Destaca en Hammett el sentido del ritmo narrativo, su enorme capacidad para dotar de significación a los elementos del entorno, el intenso partido que extrae de la economía expresiva, la plasticidad de sus imágenes y el talento para narrar y describir desde un tono neutro, objetivo, descarnado y seco que muestra sus momentos más brillantes en el diálogo como recurso primordial para la construcción de los personajes. Son esas capacidades las que le permiten haber creado esa serie de magistrales ficciones literarias, novelas y relatos, con las que desmontar la gran ficción de la vida, ahondar en la ficción de las apariencias, en la ficción del orden, de la respetabilidad, de las grandes palabras. Descubrir hasta el fondo las contradicciones radicales de esa gran ficción que llamamos vida, la gran asesina.
La edición de sus obras completas que hoy presentamos va más allá de la ceremonia literaria que conlleva el centenario de su nacimiento. Nace esta iniciativa desde la creencia de que en Hammett tiene la literatura de hoy uno de sus más claros referentes.

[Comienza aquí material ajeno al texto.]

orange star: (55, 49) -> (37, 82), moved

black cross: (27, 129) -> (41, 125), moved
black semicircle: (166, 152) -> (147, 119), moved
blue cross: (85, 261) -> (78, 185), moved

El papel de Hammett como creador de ese estilo de novela policíaca que llamamos novela negra no determina ni agota su significación literaria. Hoy, cuando la novela negra se ha constituido a su vez en un género codificado y expoliado, la estatura narrativa de Hammett no sólo se hace patente al comprobar cómo sus imitadores apenas logran traspasar la superficie anecdótica de su obra, sino también al constatar que el paso de los años no ha erosionado nada, ni la capacidad expresiva de su escritura ni la potencia estética y ética de su geografía narrativa. Leer hoy a Hammett supone el encuentro con un verdadero maestro literario, con un autor capaz de penetrar en los pliegues más ocultos de la realidad y de la vida.

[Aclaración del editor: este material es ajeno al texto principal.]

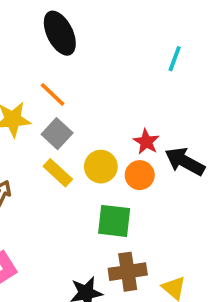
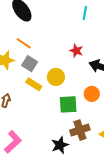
red star: (146, 142) -> (76, 51), moved
orange circle: (140, 175) -> (92, 94), moved

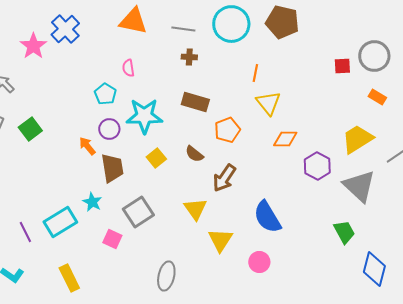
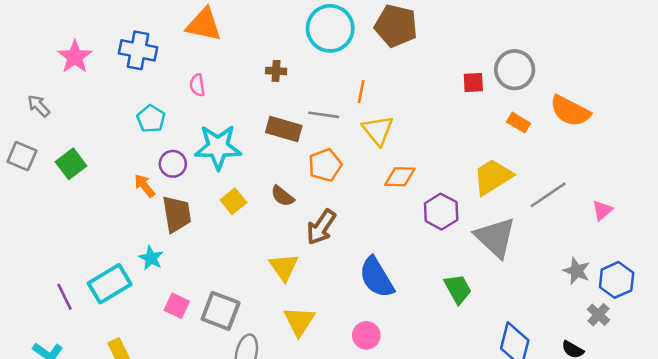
blue cross: (65, 29) -> (138, 50), moved, turned -36
gray line: (183, 29) -> (324, 115), moved
cyan pentagon: (105, 94) -> (151, 119), moved
gray square: (138, 212) -> (221, 311), moved, turned -36
green trapezoid: (344, 232) -> (458, 289), moved
yellow triangle: (220, 240) -> (299, 321), moved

Construir un personaje con una sola frase. Hacer oír el silencio que se agolpa en un diálogo. Describir en tres pinceladas las grietas que hay detrás de toda apariencia, llenar de amargura el espacio oscuro de una sonrisa irónica. Mostrar que lo literario es lo contrario del oropel o que escribir consiste en revelar el filo agudo de las palabras, son magisterios con los que cualquier lector puede seguir disfrutando cuando se enfrenta a su obra.
En este primer tomo se han agrupado sus seis grandes novelas. Para su edición hemos sopesado la conveniencia o no de presentar como novela el conjunto de los dos relatos —«El gran golpe» y «Dinero sangriento»— que diversos especialistas, algunos de tanto relieve como el español Javier Coma, consideran como una obra única. Sin duda, hay elementos —trama, personajes, tono— que avalan dicha postura. Sin embargo, hemos optado por la presentación clásica o tradicional por entender que si bien Hammett propuso en algún momento su edición como novela unitaria, nunca llevó a cabo el trabajo de reescritura que normalmente efectuaba en casos semejantes. De ahí que dichos relatos sean editados en el segundo tomo de estas obras completas, dedicado a recoger la totalidad de sus narraciones breves.

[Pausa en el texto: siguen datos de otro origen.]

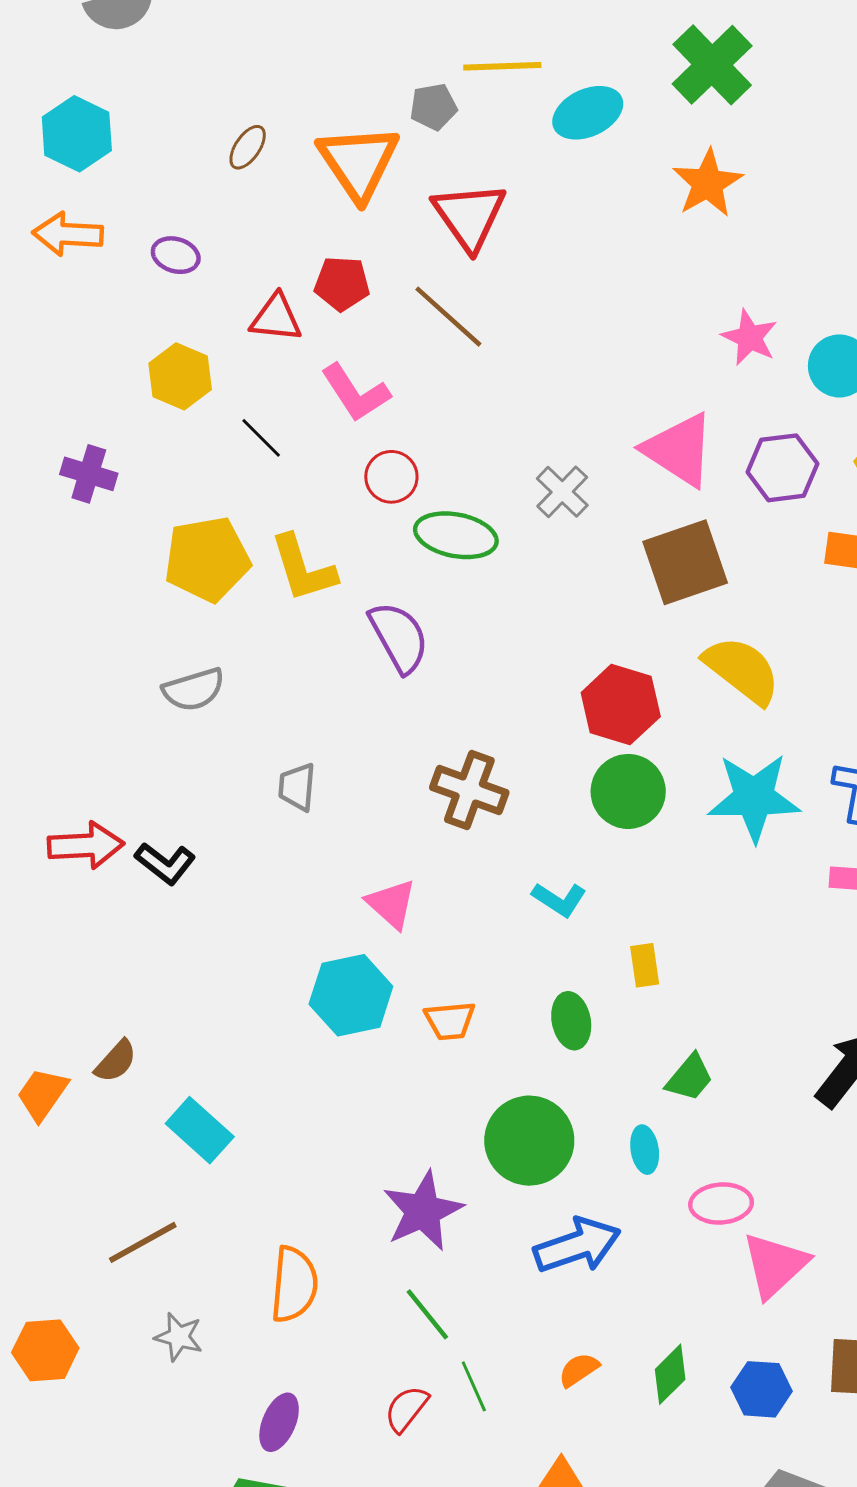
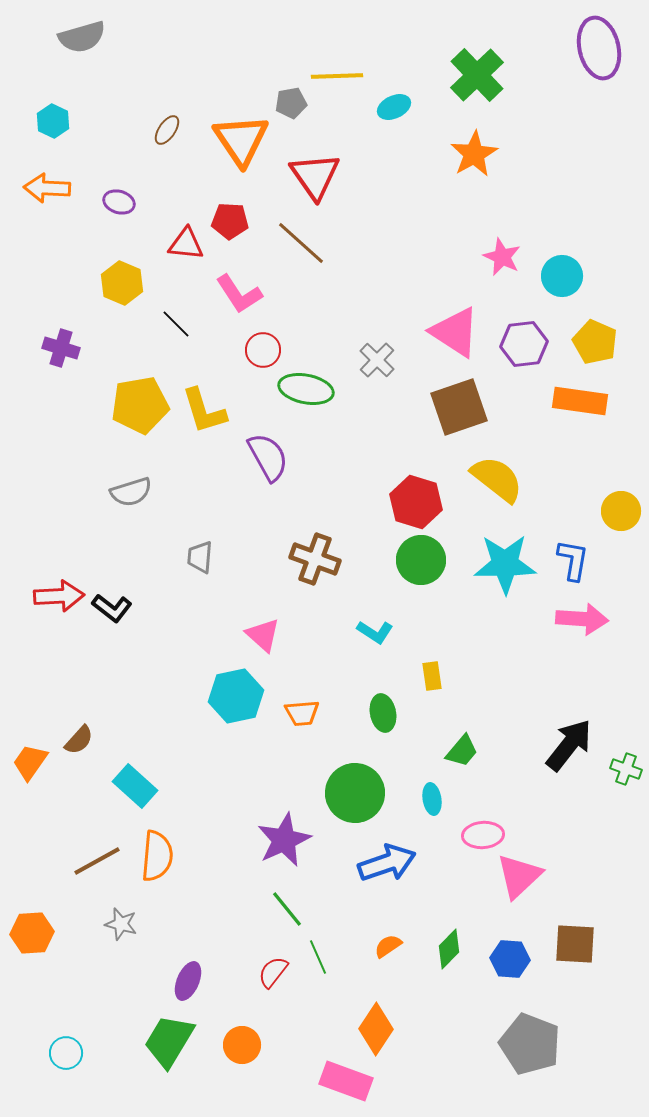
cyan ellipse: (588, 113) -> (394, 107), size x0.7
cyan hexagon: (77, 134) -> (53, 121), size x0.7
orange semicircle: (294, 1284) -> (157, 856), moved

El silencio de Hammett, el hecho de que dejara de escribir desde finales de los años treinta —en el momento de morir dejó una obra, Tulip, inconclusa— sigue siendo un misterio apasionante. Algunos especialistas hablan de agotamiento, otros, de escepticismo. En cualquier caso, Hammett nos ha dejado un legado literario más que suficiente. Disfrutémoslo.
Prólogo a la edición de las Obras Completas. Edit Debate.1998.